The Supreme Court is about to overturn Roe v. Wade, the 1973 decision ruling that the US Constitution protects a woman’s right to abortion without significant government restrictions.
So could the American body politic effectively override the Supreme Court by amending the Constitution?
Under the most favorable circumstances, amending the Constitution is one of the most difficult—and rare—acts in American politics.
The nation has managed to amend the Constitution only 27 times in the 233 years since the Constitution became the nation’s supreme collection of laws. More than half of those amendments took place within the first 80 years after the creation of the Constitution.
The most recent amendment to the Constitution was made in 1992, a completely forgettable change after more than 202 years in the making that prohibited Congress from raising or lowering its own salary until after an election.
Lately, the Conservatives have clamored for a balanced budget amendment. Liberals have fought to overturn the Citizens United v. Federal Election Commission through a constitutional amendment. None of these, nor any other constitutional amendment proposals since the early 1990s, have gone anywhere.
And now, in 2022, when Republicans and Democrats in Congress find themselves bitterly divided and bereft of common ground, regardless of cause or concern, the idea that they agree on anything related to an issue as polarizing as abortion falls somewhere between fantasy and madness.
A proposed constitutional amendment supporting or limiting the right to abortion would require, like any amendment, a two-thirds vote of both the US House of Representatives and the US Senate – but a futile attempt to codify Roe v. Wade long term.
If such a proposed constitutional amendment is somehow approved, three-fourths of the state legislatures must ratify it for the amendment to become law.
From the 1970s to the early 2000s, opponents of abortion rights, mostly Republicans, attempted this path. They proposed a series of materially similar constitutional amendment proposals, which sought to overturn Roe v. Wade. Often referred to as the “Human Life Amendment,” neither came close to passing either the House or the Senate.

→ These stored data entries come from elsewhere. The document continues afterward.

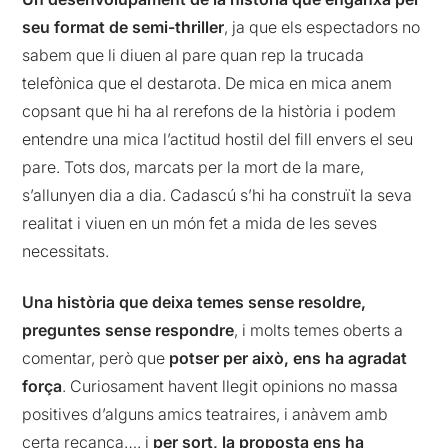
seu format de semi-thriller
, ja que els espectadors no
sabem que li diuen al pare quan rep la trucada
telefònica que el destarota. De mica en mica anem
copsant que hi ha al rerefons de la història i podem
entendre una mica l’actitud hostil del fill envers el seu
pare. Tots dos, marcats per la mort de la mare,
s’allunyen dia a dia. Cadascú s’hi ha construït la seva
realitat i viuen en un món fet a mida de les seves
necessitats.
Una història que deixa temes sense resoldre,
preguntes sense respondre
, i molts temes oberts a
comentar, però que
potser per això, ens ha agradat
força
. Curiosament havent llegit opinions no massa
positives d’alguns amics teatraires, i anàvem amb
certa recança…. i
per sort, la proposta ens ha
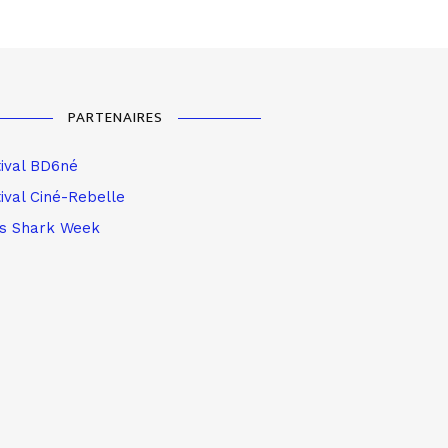
PARTENAIRES
tival BD6né
ival Ciné-Rebelle
is Shark Week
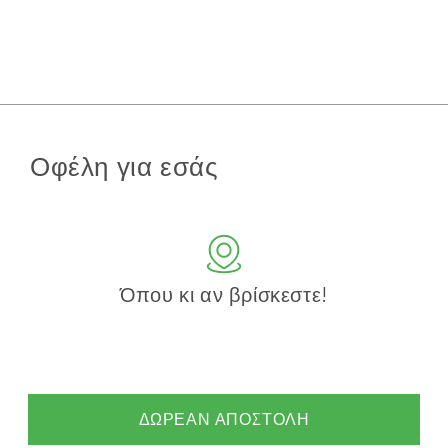
Οφέλη για εσάς
Όπου κι αν βρίσκεστε!
ΔΩΡΕΑΝ ΑΠΟΣΤΟΛΗ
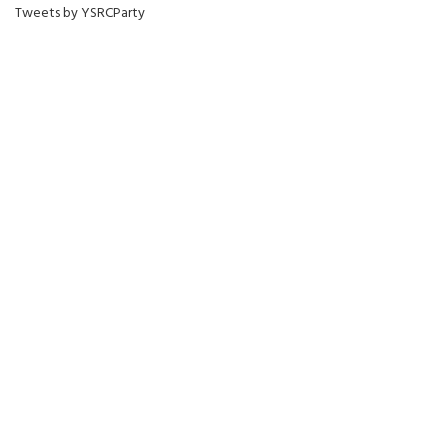
Tweets by YSRCParty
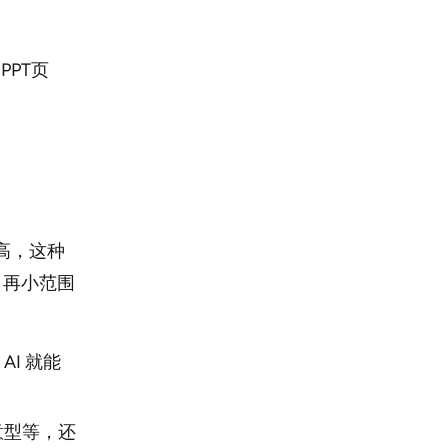
PPT页
更高，这种
，再小范围
I 就能
意型等，还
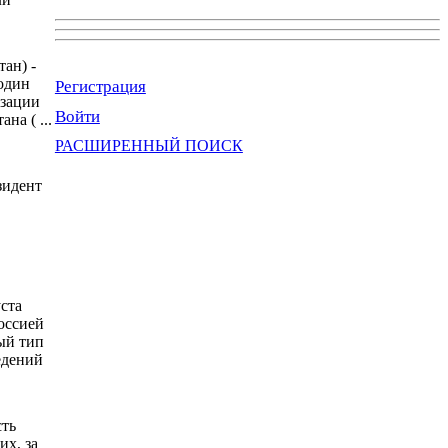
ан) -
 один
Регистрация
изации
Войти
на ( ...
РАСШИРЕННЫЙ ПОИСК
зидент
ста
оссией
ый тип
едений
сть
их, за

Alternatively, two-thirds of the US states could request that the nation hold a constitutional convention, sometimes known as an Article V convention, to amend the Constitution. Three-fourths of the states would have to re-ratify any amendment proposed by the convention. There are also fundamental questions about how a constitutional convention might work, with the Congressional Research Service pointing to numerous unanswered questions.

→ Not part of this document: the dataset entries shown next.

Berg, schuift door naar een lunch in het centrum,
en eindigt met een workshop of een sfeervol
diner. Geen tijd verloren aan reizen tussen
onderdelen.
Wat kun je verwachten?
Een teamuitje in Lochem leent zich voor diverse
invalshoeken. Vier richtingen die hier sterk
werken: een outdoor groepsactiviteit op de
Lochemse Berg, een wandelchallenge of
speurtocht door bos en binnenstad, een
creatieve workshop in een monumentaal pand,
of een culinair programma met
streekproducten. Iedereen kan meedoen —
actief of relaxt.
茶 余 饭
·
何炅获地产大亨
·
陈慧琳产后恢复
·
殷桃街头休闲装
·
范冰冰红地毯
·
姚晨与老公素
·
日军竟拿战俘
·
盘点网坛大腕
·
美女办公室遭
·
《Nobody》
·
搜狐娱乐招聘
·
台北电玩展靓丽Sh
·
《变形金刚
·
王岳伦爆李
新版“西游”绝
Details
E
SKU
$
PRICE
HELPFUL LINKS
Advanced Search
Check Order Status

Such a convention has never occurred in the history of the United States.
The likelihood of it occurring for the purpose of creating a constitutional right to abortion seems as remote today as ever, particularly given that Republicans control a sizeable majority of state legislative bodies, according to the latest tally by the National Conference of State Legislatures.

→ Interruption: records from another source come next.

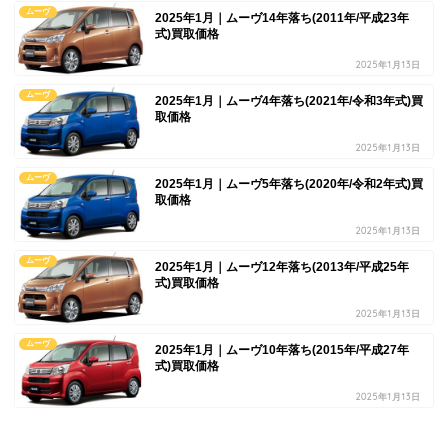
ムーヴ
2025年1月｜ムーヴ14年落ち(2011年/平成23年
式)買取価格
2025年1月13日
ムーヴ
2025年1月｜ムーヴ4年落ち(2021年/令和3年式)買
取価格
2025年1月13日
ムーヴ
2025年1月｜ムーヴ5年落ち(2020年/令和2年式)買
取価格
2025年1月13日
ムーヴ
2025年1月｜ムーヴ12年落ち(2013年/平成25年
式)買取価格
2025年1月13日
ムーヴ
2025年1月｜ムーヴ10年落ち(2015年/平成27年
式)買取価格
2025年1月13日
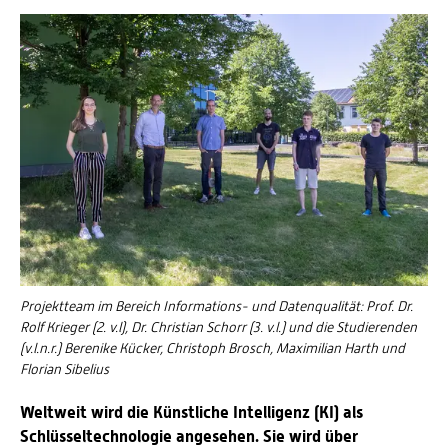
Energieeffizienzrecht und Klimaschutzrecht (IREK)
Örtlicher Personalrat
Nationalparkforschung
Fuel Cell Centre Rheinland-Pfalz
Personensuche
P2Broker
Perival
Robotix-Academy
S.U.N.-Projekt
Umweltinformationssysteme
Projektteam im Bereich Informations- und Datenqualität: Prof. Dr.
Rolf Krieger (2. v.l), Dr. Christian Schorr (3. v.l.) und die Studierenden
(v.l.n.r.) Berenike Kücker, Christoph Brosch, Maximilian Harth und
Florian Sibelius
Weltweit wird die Künstliche Intelligenz (KI) als
Schlüsseltechnologie angesehen. Sie wird über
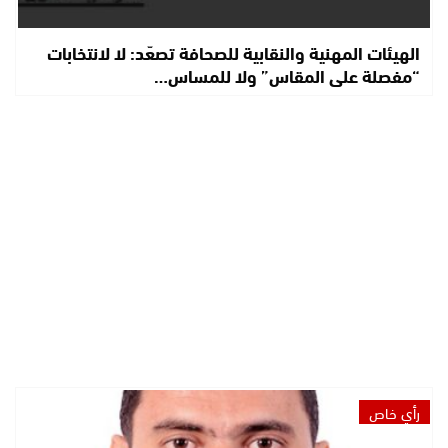
الهيئات المهنية والنقابية للصحافة تصعّد: لا لانتخابات
“مفصلة على المقاس” ولا للمساس…
رأي خاص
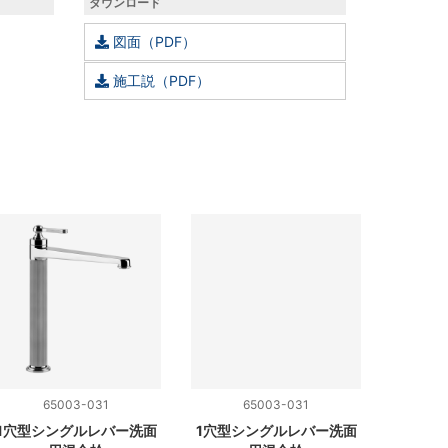
ダウンロード
図面（PDF）
施工説（PDF）
65003-031
65003-031
1穴型シングルレバー洗面
1穴型シングルレバー洗面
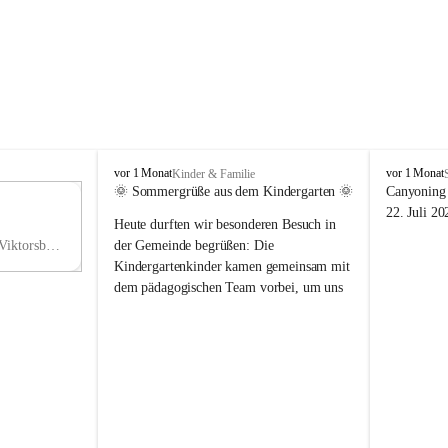
V
V
vor 1 Monat
vor 1 Monat
Kinder & Familie
i
i
🌞 Sommergrüße aus dem Kindergarten 🌞
Canyoning 
k
k
11
22. Juli 20
Heute durften wir besonderen Besuch in 
t
t
NO
o
o
Hauptstraße 36, 6836 Viktorsberg, AUT
der Gemeinde begrüßen: Die 
V
r
r
Kindergartenkinder kamen gemeinsam mit 
s
s
dem pädagogischen Team vorbei, um uns 
b
b
einen schönen Sommer zu wünschen.
e
e
r
r
Vielen Dank für diese liebe Überraschung 
g
g
und die fröhlichen Sommergrüße! Wir 
wünschen allen Kindern, ihren Familien 
sowie dem gesamten Kindergarten-Team 
erholsame, sonnige und wunderschöne 
Sommerferien. 🌼☀️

Despite the odds, it is almost certain that some Democrats will advocate making abortion rights into the 28th Amendment to the Constitution. If nothing else, the effort could motivate voters, help raise campaign money and otherwise rile up the party’s base ahead of the 2022 midterm elections, where Democrats risk losing. a slim majority in both the House and Senate. A preview of this came just hours after Politico’s report on a leaked draft of the Supreme Court’s majority decision.
“News shows SCOTUS is ready to unseat Roe. We must hold the GOP accountable for their attacks. Give $15 to the DNC,” the Democratic National Committee texted supporters early Tuesday.
“We must codify Roe v. Wade into law, and we absolutely must strengthen our Senate majority,” Democratic US Senate candidate Abby Finkenauer wrote, for example, in a fundraising email to her supporters Monday night. . “Will you donate $5 or more now to defeat anti-abortion extremist Chuck Grassley, send Abby Finkenauer to the Senate, and protect the right to choose?”
But all political signs point to such a proposal ending up, along with nearly 12,000 other proposed constitutional amendments, in Congress’ repository of historical footnotes.